Tasking with OpenMP

A process can be viewed as a program. A process can have multiple threads of execution.

Tasks are much lighter than threads. The main differences between threads and tasks are:

  • Starting and terminating a task is much faster than starting and terminating a thread.

  • A thread has its own process id and own resources, whereas a task is typically a small routine.

Parallel Recursive Functions

The sequence of Fibonacci numbers \(F_n\) are defined as

\[F_0 = 0, \quad F_1 = 1, \quad \mbox{and for } n>1: F_n = F_{n-1} + F_{n-2}.\]

This leads to a natural recursive function.

The recursion generates many function calls. While inefficient to compute \(F_n\), this recursion serves as a parallel pattern.

The parallel version is part of the OpenMP Application Programming Interface Examples. The Fibonacci function with tasking demonstrates the generation of a large number of tasks with one thread. No parallelism will result from this example.

But it is instructive to introduce basic task constructs.

  • The task construct defines an explicit task.

  • The taskwait construct synchronizes sibling tasks.

  • The shared clause of a task construct declares a variable to be shared by tasks.

The start of the program takes the number of threads as a command line argument, or, when that number is omitted, prompts the user for the number of threads:

#include <stdio.h>
#include <stdlib.h>
#include <omp.h>

int fib ( int n );
/* Returns the n-th Fibonacci number,
 * computed recursively with tasking. */

int main ( int argc, char *argv[] )
{
   int n;

   if(argc > 1)
      n = atoi(argv[1]);
   else
   {
      printf("Give n : "); scanf("%d", &n);
   }
   omp_set_num_threads(8);

   #pragma omp parallel
   {
      #pragma omp single
      printf("F(%d) = %d\n",n,fib(n));
   }
   return 0;
}

The single construct specifies that the statement is executed by only one thread in the team.

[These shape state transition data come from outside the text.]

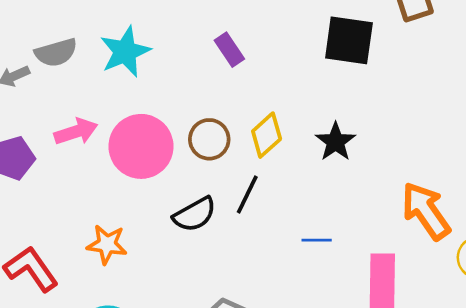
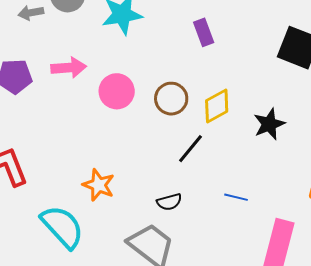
pink circle: (141, 146) -> (117, 91), size x0.7
black semicircle: (195, 214) -> (169, 202), moved, size x0.7
orange star: (107, 244) -> (99, 185), moved

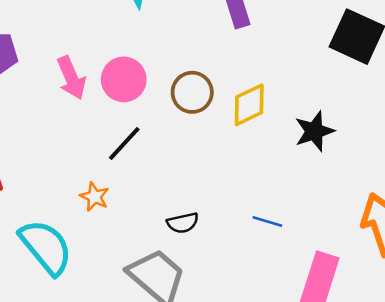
pink arrow: (69, 68) -> (71, 78), moved, turned 68
black line: (190, 149) -> (124, 144), moved
orange star: (99, 185) -> (94, 197), size x0.7

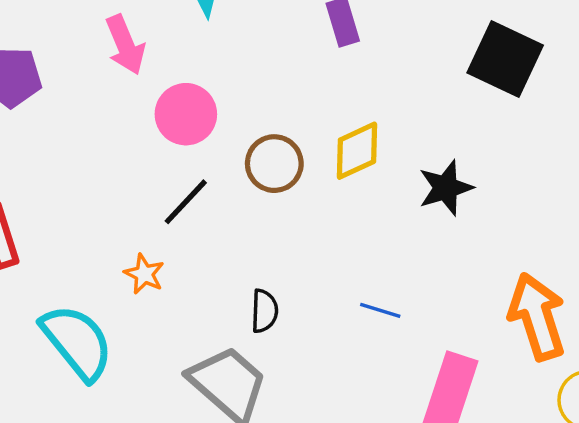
pink arrow: (71, 78) -> (125, 45), moved
brown circle: (192, 92) -> (274, 164), moved
black semicircle: (183, 223) -> (264, 311), turned -76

In this example, one thread generates many tasks. The definition of a parallel recursive Fibonacci function is below.

int fib ( int n )
{
   if(n < 2)
      return n;
   else
   {
      int left,right;    // shared by all tasks

      #pragma omp task shared(left)
      left = fib(n-1);

      #pragma omp task shared(right)
      right = fib(n-2);
                           // synchronize tasks
      #pragma omp taskwait
      return left + right;
   }
}

Parallel Recursive Quadrature

The recursive parallel computation of the Fibonacci number serves as a pattern to compute integrals by recursively dividing the integration interval.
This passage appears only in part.